よく賃貸マンションを建てることが相続税対策になると聞くのですが、具体的にはどのようなことですか?

さつき相続

相続税の計算における財産評価が関係してきますので、ご説明させていただきます。

目次

財産評価の仕組み

相続税は現預金や不動産等のプラスの財産(資産)から借入金等のマイナスの財産(負債)、葬式費用を差し引いた正味財産(純資産)をベースにして課税されます。

例えば、1億円で賃貸不動産(土地3千万円と建物7千万円)を現金で購入したとします。

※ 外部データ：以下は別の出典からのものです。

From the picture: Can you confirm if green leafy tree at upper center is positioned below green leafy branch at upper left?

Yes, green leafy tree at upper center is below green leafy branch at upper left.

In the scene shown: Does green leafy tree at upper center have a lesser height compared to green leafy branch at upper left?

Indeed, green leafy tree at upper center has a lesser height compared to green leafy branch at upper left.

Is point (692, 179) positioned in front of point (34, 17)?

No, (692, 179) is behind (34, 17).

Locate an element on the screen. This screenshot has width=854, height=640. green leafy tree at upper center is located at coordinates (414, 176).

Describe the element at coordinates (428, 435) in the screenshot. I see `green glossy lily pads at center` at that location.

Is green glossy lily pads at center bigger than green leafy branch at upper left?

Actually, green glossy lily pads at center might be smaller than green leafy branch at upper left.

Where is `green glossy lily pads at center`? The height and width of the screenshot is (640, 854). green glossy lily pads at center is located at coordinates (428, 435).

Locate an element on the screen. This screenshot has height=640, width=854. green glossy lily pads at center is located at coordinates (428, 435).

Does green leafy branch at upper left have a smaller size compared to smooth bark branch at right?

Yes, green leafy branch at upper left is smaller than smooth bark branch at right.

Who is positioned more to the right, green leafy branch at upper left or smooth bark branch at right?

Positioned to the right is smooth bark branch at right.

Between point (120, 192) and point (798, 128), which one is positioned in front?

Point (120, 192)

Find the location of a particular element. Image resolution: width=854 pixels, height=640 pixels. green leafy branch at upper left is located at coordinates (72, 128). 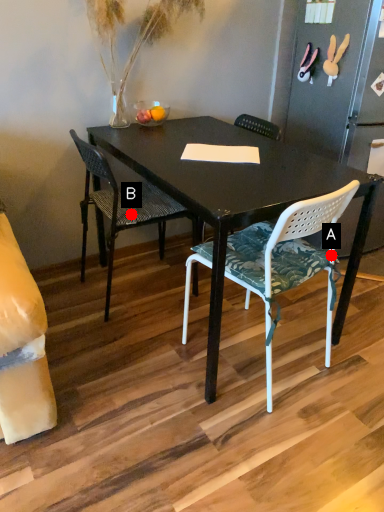 Question: Two points are circled on the image, labeled by A and B beside each circle. Which point is closer to the camera?

Choices:
 (A) A is closer
 (B) B is closer

Answer: (A) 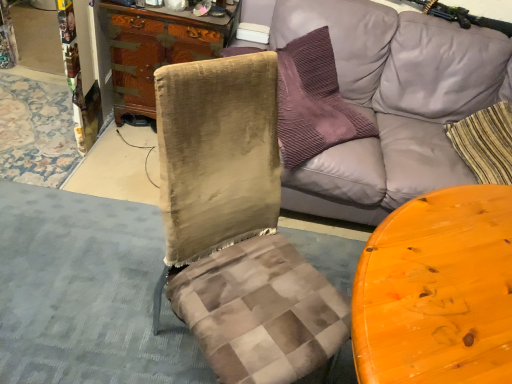 Question: From the image's perspective, relative to wooden cabinet at center, is gray fabric couch at upper right above or below?

Choices:
 (A) above
 (B) below

Answer: (B)

Question: From a real-world perspective, is gray fabric couch at upper right above or below wooden cabinet at center?

Choices:
 (A) above
 (B) below

Answer: (A)

Question: Is gray fabric couch at upper right inside the boundaries of wooden cabinet at center, or outside?

Choices:
 (A) inside
 (B) outside

Answer: (B)

Question: Based on their sizes in the image, would you say wooden cabinet at center is bigger or smaller than gray fabric couch at upper right?

Choices:
 (A) big
 (B) small

Answer: (B)

Question: Is point (220, 36) closer or farther from the camera than point (323, 23)?

Choices:
 (A) closer
 (B) farther

Answer: (B)

Question: Considering their positions, is wooden cabinet at center located in front of or behind gray fabric couch at upper right?

Choices:
 (A) front
 (B) behind

Answer: (B)

Question: Is wooden cabinet at center situated inside gray fabric couch at upper right or outside?

Choices:
 (A) inside
 (B) outside

Answer: (B) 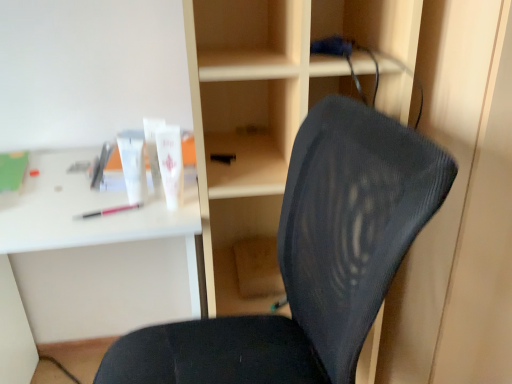 This screenshot has height=384, width=512. I want to click on free location to the right of pink plastic pen at left, so click(161, 209). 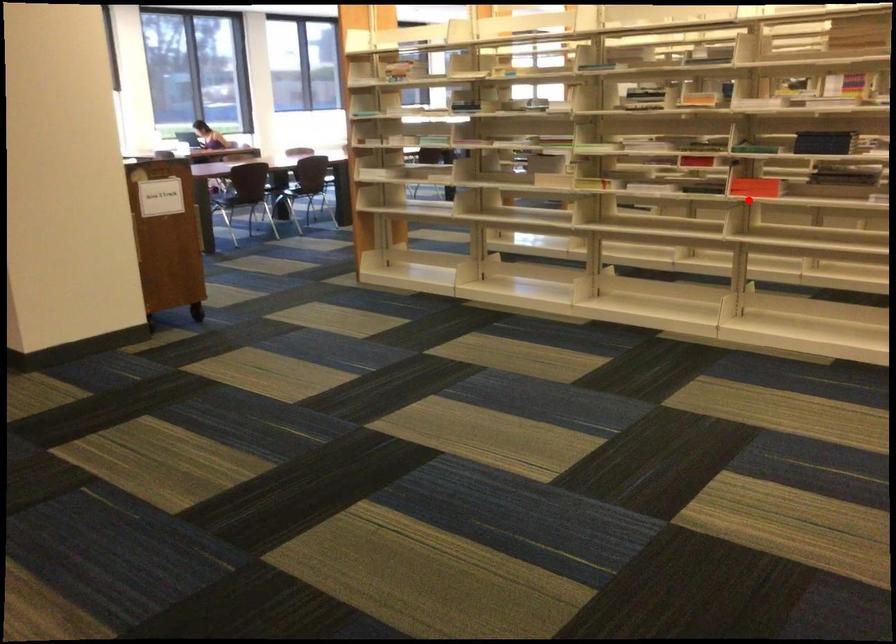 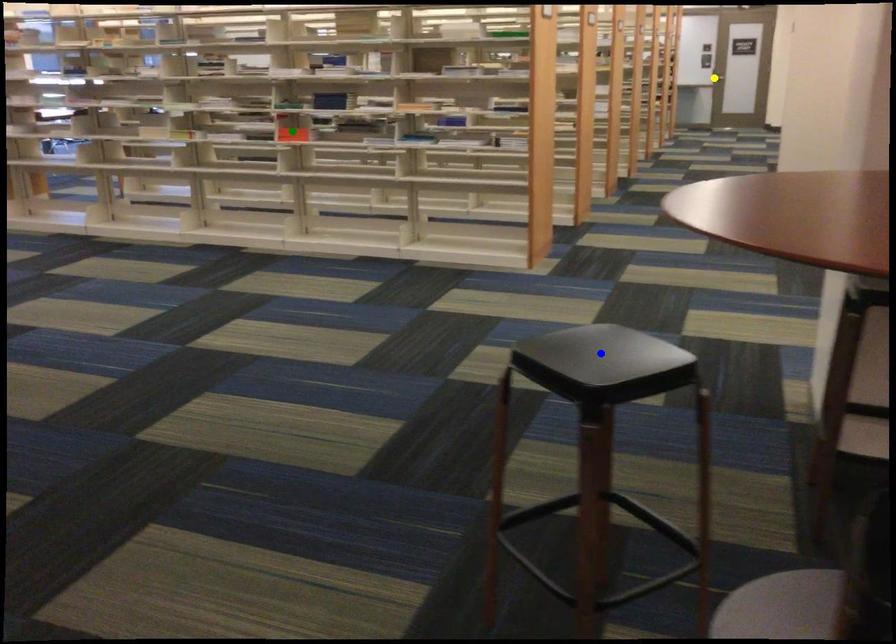 Question: I am providing you with two images of the same scene from different viewpoints. A red point is marked on the first image. You are given multiple points on the second image. Which mark in image 2 goes with the point in image 1?

Choices:
 (A) blue point
 (B) yellow point
 (C) green point

Answer: (C) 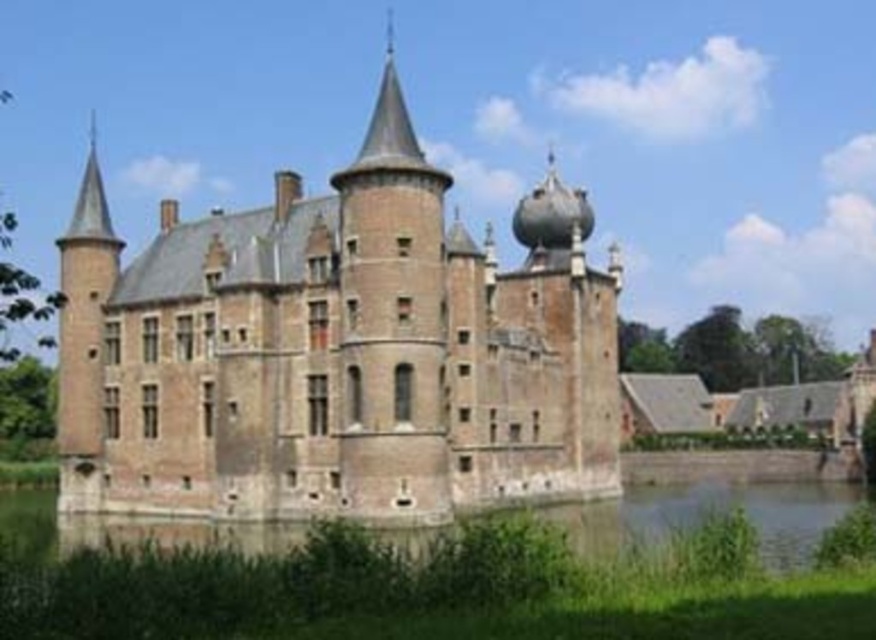 Question: Is brown brick castle at center below brown stone wall at lower center?

Choices:
 (A) no
 (B) yes

Answer: (A)

Question: Does brown brick castle at center have a greater width compared to brown stone wall at lower center?

Choices:
 (A) yes
 (B) no

Answer: (B)

Question: Is the position of brown brick castle at center less distant than that of brown stone wall at lower center?

Choices:
 (A) no
 (B) yes

Answer: (A) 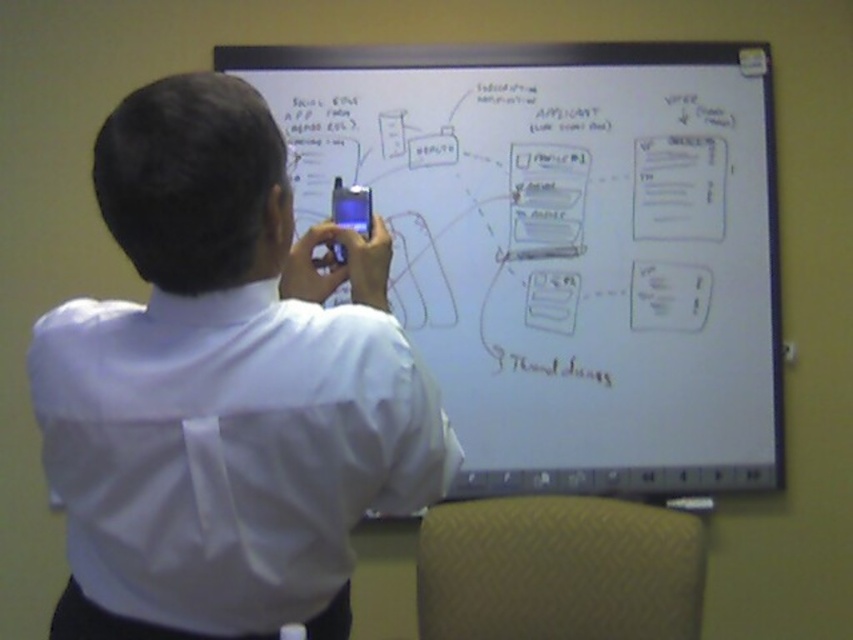 Question: Where is whiteboard at upper center located in relation to white smooth shirt at upper left in the image?

Choices:
 (A) below
 (B) above

Answer: (B)

Question: Which point is closer to the camera?

Choices:
 (A) (737, 342)
 (B) (349, 380)

Answer: (B)

Question: Which object appears closest to the camera in this image?

Choices:
 (A) white smooth shirt at upper left
 (B) whiteboard at upper center

Answer: (A)

Question: From the image, what is the correct spatial relationship of whiteboard at upper center in relation to white smooth shirt at upper left?

Choices:
 (A) right
 (B) left

Answer: (A)

Question: Is whiteboard at upper center below white smooth shirt at upper left?

Choices:
 (A) yes
 (B) no

Answer: (B) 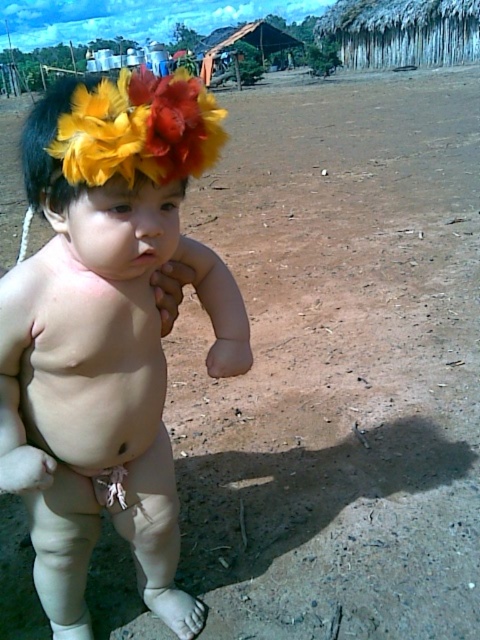 Does pink smooth skin at center have a lesser height compared to feathered headband at upper center?

Correct, pink smooth skin at center is not as tall as feathered headband at upper center.

The width and height of the screenshot is (480, 640). What do you see at coordinates (90, 364) in the screenshot? I see `pink smooth skin at center` at bounding box center [90, 364].

Where is `pink smooth skin at center`? pink smooth skin at center is located at coordinates (90, 364).

Looking at this image, can you confirm if fluffy fabric flower at center is bigger than pink smooth skin at center?

Yes.

Is fluffy fabric flower at center above pink smooth skin at center?

Incorrect, fluffy fabric flower at center is not positioned above pink smooth skin at center.

Which is behind, point (67, 452) or point (108, 308)?

Positioned behind is point (67, 452).

Find the location of a particular element. fluffy fabric flower at center is located at coordinates (107, 330).

Which is in front, point (134, 410) or point (118, 502)?

Point (134, 410)

Does pink smooth skin at center have a larger size compared to white cloth diaper at lower center?

Yes, pink smooth skin at center is bigger than white cloth diaper at lower center.

Locate an element on the screen. pink smooth skin at center is located at coordinates (90, 364).

The image size is (480, 640). In order to click on pink smooth skin at center in this screenshot , I will do `click(90, 364)`. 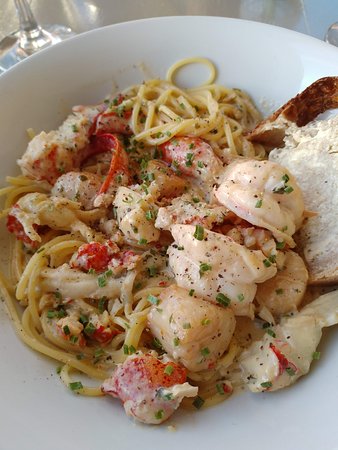 At what (x,y) coordinates should I click in order to perform the action: click on plate. Please return your answer as a coordinate pair (x, y). Looking at the image, I should click on (70, 76). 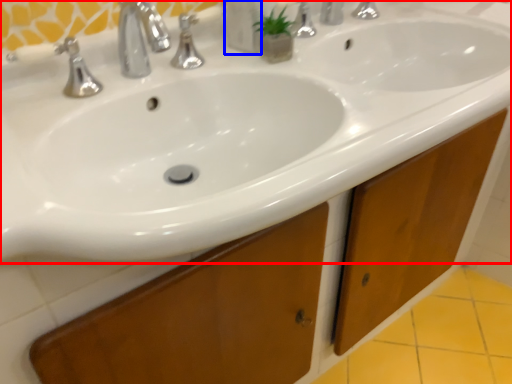 Question: Which of the following is the closest to the observer, sink (highlighted by a red box) or soap dispenser (highlighted by a blue box)?

Choices:
 (A) sink
 (B) soap dispenser

Answer: (A) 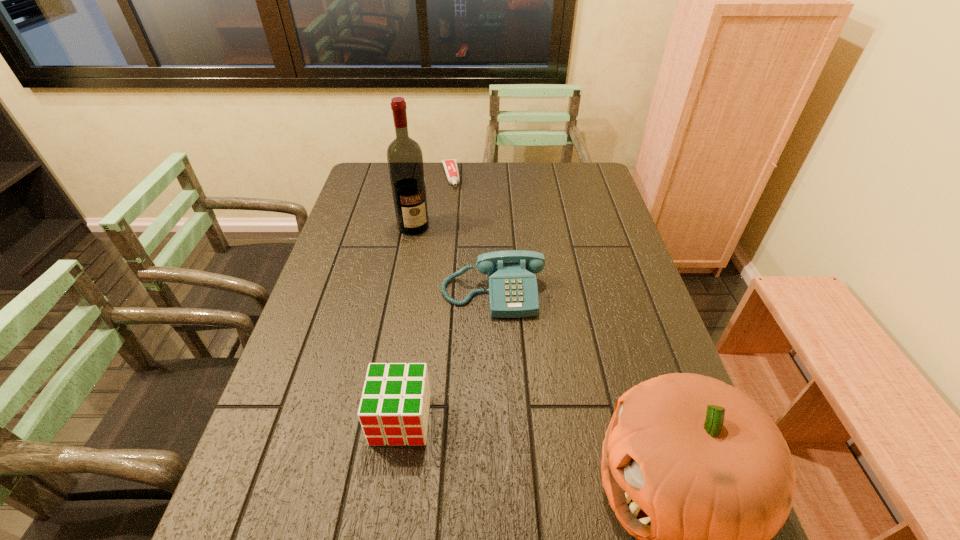 Where is `free space on the desktop that is between the cube and the rightmost object and is positioned at the nozzle of the shortest object`? free space on the desktop that is between the cube and the rightmost object and is positioned at the nozzle of the shortest object is located at coordinates (513, 446).

In order to click on vacant space on the desktop that is between the cube and the rightmost object and is positioned on the front and back of the tallest object in this screenshot , I will do `click(524, 449)`.

You are a GUI agent. You are given a task and a screenshot of the screen. Output one action in this format:
    pyautogui.click(x=<x>, y=<y>)
    Task: Click on the free space on the desktop that is between the cube and the fourth shortest object and is positioned on the dial of the telephone
    This screenshot has height=540, width=960.
    Given the screenshot: What is the action you would take?
    pyautogui.click(x=506, y=444) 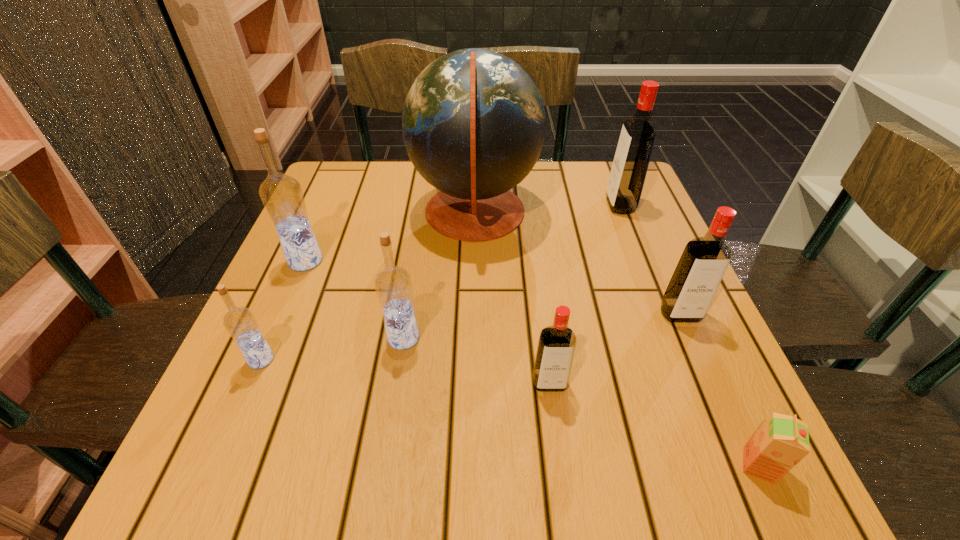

個人や法人で会計帳簿を付けるときは、資産に土地3,000万円、建物7,000万円を計上する一方で、資産から1億円の現金が減少することになります。すなわち、資産の中の入り繰りなので、資産自体に増減はありません。

他方で、財産評価上は評価の安全性を見て、土地は路線価ベース(時価の8割程度)建物については固定資産税評価ベース(時価の5~6割程度)で評価されます。さらにこれらを賃貸すると、自分では使用することができず、一定の制約がかかるため、追加で評価額が下がることになります。

貸家建付地の評価・・・自用地としての価額 ー 自用地としての価額 × 借地権割合 × 借家権割合 × 賃貸割合
貸家の評価・・・固定資産税評価額 ー 固定資産税評価額 × 借家権割合 × 賃貸割合

上記の例で、自用地としての価額を2,400万円、建物の固定資産税評価額を4,200万円、借地権割合を60%、賃貸割合を100%とすると、建物と土地の評価額はそれぞれ以下のようになります。

土地の評価額・・・2,400万円 ー 2,400万円 × 60% × 30% × 100% = 1,968万円
建物の評価額・・・4,200万円 ー 4,200万円 × 30% × 100% = 2,940万円
合計の評価額・・・1,968万円 + 2,940万円 = 4,908万円

購入に際して支出した現金は1億円なのに対して(資産が1億円マイナス)、土地と建物の評価は4,908万円に下がっていますので(資産が4,908万円プラス)、差し引き5,092万円が純資産のマイナスとなり、相続財産を圧縮する効果があるということなのです。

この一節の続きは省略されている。